Here’s the experimental data:

Table 27.1: NFAT-Luciferase reporter values of different replicates. P11, P12… represent different passages of a cell line.
id	vehicle	drug
P11	20.2	38.3
P12	5.7	9.1
P13	2.1	3.6
P14	9.9	15.5

The data show that the luciferase values in response to vehicle wanders substantially across passages over a 10-fold range. Yet the drug response as a ratio to the vehicle is more consistent from passage to passage.

In fact, the two variables, vehicle and drug, are actually very highly correlated:

cor(df$vehicle, df$drug)

## [1] 0.9955158

ggplot(df, aes(vehicle, drug))+
  geom_point(size=4, color="#012169")

This example points to how you can derive an estimate for the correlation coefficient between two variables. Simply plot out their replicates as \(XY\) pairs and calculate their correlation coefficient using R’s cor function.

Where do you find values for these variables? They can come from pilot or from published data.

27.2 Simulating correlated variables

It can be shown that when the correlation coefficient between a pair of random variables \(X, Y\) is \(r\), then for each \(x_i, y_i\) pair, a correlatd value of \(y_i\) can be calculated as \(z_i\) by \[z_i=x_ir+y_i\sqrt{1-r^2}\]

Thus, we can first simulate a random pair of \(X,Y\) values, then convert the values of \(Y\) into \(Z\), such that the \(X,Z\) values are correlated.

Using the luciferase example above, here’s some code to accomplish that. Each pair is initially uncorrelated, but then becomes correlated after using the relationship above.

There is a slight twist in this. When using an rnorm function with the means and sd estimates from the table above, negative values will be produced. However, the luciferase values are a ratio scale, with an absolute 0 value. The code below uses the absto simulate only positive values. This generates a skewed normal distribution

#first simulate and view uncorrelated random variables
set.seed(1234)
x <- abs(rnorm(10000, 10, 8))
y <- abs(rnorm(10000, 17, 15))
cor(x,y)

## [1] 0.004357573

#scatter plot the simulated vectors
ggplot(data.frame(x,y), aes(x,y))+
  geom_point()

#now convert y to z, so that it correlates to x
r=0.99
k<- sqrt(1-r^2)
z <- r*x+k*y

#confirm the correlation
ggplot(data.frame(x,z), aes(x,z))+
  geom_point()

cor(x, z)

## [1] 0.9673284

#explore the distribution of z
ggplot(data.frame(x,z))+
  geom_histogram(aes(z))+
  geom_histogram(aes(x))

## `stat_bin()` using `bins = 30`. Pick better value with `binwidth`.
## `stat_bin()` using `bins = 30`. Pick better value with `binwidth`.
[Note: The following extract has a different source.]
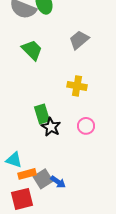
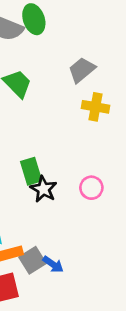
yellow cross: (77, 86) -> (95, 107), moved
27.3 Monte Carlo simulation

Here’s a Monte Carlo simulation of a paired t-test between an A and a B group. The “true” effect size programmed to be very modest. The code also factors in a fairly strong correlation between the two measures of the variable.

#Initial Parameters
# sample A intial true parameters
nA <- 3
meanA <- 1.5
sdA <- 0.5

# sample B intial true parameters
nB <- 3
meanB <- 2.0
sdB <- 0.5

alpha <- 0.05
nSims <- 10000 #number of simulated experiments
p <-numeric(nSims) #set up empty container for all simulated p-values

# correlation coefficient
r <- 0.8

# the monte carlo function

for(i in 1:nSims){ #for each simulated experiment
  x<-rnorm(n = nA, mean = meanA, sd = sdA) #produce n simulated participants
  #with mean and SD
  y<-rnorm(n = nB, mean = meanB, sd = sdB) #produce n simulated participants
  #with mean and SD
  #correlated
  w <- r*x+sqrt(1-r^2)*y
  z<-t.test(x,w, paired=T) #perform the t-test
  p[i]<-z$p.value #get the p-value and store it
}

# the output

hits <- length(which(p < alpha));hits

## [1] 7027

power <- hits/nSims;power

## [1] 0.7027

#now plot the histogram
#main="Histogram of p-values under the null",
hist(p, col = "blue", ylim = c(0, 10000), xlim = c(0.0, 1.0), main ="Histogram of simulated p-values", xlab=("Observed p-value"))

The result as written above is a bit underpowered, but not too shabby.

Now run the code by dialing down the correlation to an r = 0. How much more underpowered is the planned experiment? Factoring in the correlation between variables makes a huge difference.